Питер Мейсон кивнул. Он принимал Габриэлу, и он же оказывал ей первую помощь, прежде чем передать ее ортопеду и хирургу.
— Похоже, она кого-то здорово разозлила, — сказал хирург. Он был опытным, много повидавшим в своей жизни врачом, но даже он удивлялся, как Габриэла осталась в живых.
— Ерунда, — без улыбки отозвался Питер. — Должно быть, забыла подать мужу тапочки или снова пересолила суп. Все как всегда.
Это была мрачная шутка, но именно такой юмор помогал врачам-травматологам не сойти с ума. Им приходилось видеть слишком много страшного: пострадавшие в автомобильных авариях, бросившиеся из окна самоубийцы, жертвы преступников — все они попадали сюда, и врачам далеко не всегда удавалось выиграть схватку за жизнь. Иногда в приемный покой попадали дети, и тогда сохранить спокойствие бывало особенно трудно. Каждый молодой врач, попавший в отделение травматологии, либо очень быстро расставался со своими иллюзиями, либо уходил. Питер предпочел остаться, хотя это обошлось ему не дешево.

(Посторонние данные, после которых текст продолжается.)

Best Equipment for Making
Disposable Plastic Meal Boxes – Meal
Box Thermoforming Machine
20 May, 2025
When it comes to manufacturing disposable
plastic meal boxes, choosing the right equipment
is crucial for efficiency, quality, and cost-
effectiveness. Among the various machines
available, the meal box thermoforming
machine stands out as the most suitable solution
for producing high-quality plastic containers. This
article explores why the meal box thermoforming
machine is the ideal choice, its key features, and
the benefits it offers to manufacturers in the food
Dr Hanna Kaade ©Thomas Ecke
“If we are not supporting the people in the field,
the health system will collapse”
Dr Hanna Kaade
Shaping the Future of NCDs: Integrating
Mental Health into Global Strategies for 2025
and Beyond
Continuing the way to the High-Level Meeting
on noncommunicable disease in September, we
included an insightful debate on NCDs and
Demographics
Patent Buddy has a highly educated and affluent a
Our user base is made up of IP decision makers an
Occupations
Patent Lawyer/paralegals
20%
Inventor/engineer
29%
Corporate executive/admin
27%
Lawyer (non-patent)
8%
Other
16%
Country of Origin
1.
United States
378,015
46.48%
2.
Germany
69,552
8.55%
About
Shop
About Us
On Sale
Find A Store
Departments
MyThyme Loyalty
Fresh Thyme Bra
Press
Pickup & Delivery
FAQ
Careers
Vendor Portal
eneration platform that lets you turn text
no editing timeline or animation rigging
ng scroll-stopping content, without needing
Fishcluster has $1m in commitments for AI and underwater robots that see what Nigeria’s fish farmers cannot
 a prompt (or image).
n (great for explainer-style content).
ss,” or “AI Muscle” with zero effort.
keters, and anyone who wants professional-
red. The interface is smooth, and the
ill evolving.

— Так копы видели пальчики у нее на шее? — повторил свой вопрос хирург, закрывая больничный листок.
— После того, как ей взяли руку в гипс, полиция сделала несколько фотографий. Сейчас, кстати, девочка выглядит гораздо приличнее. Посмотрел бы ты, на что она была похожа, когда ее только что доставили.
— Могу себе представить, — вздохнул хирург и, помолчав, добавил:
— Как думаешь, она выкарабкается?
Питер Мейсон ненадолго задумался. Список внутренних повреждений состоял почти из трех десятков пунктов, а еще не до конца просохшие рентгенограммы показывали не только новые переломы, но и множество старых, давно заживших. У Питера сложилось впечатление, что мисс Харрисон когда-то побывала в серьезной автомобильной аварии. Левый глаз у нее был поврежден, одна почка перестала функционировать. Слава богу, хоть череп цел. Но сотрясение, судя по всему, было серьезное.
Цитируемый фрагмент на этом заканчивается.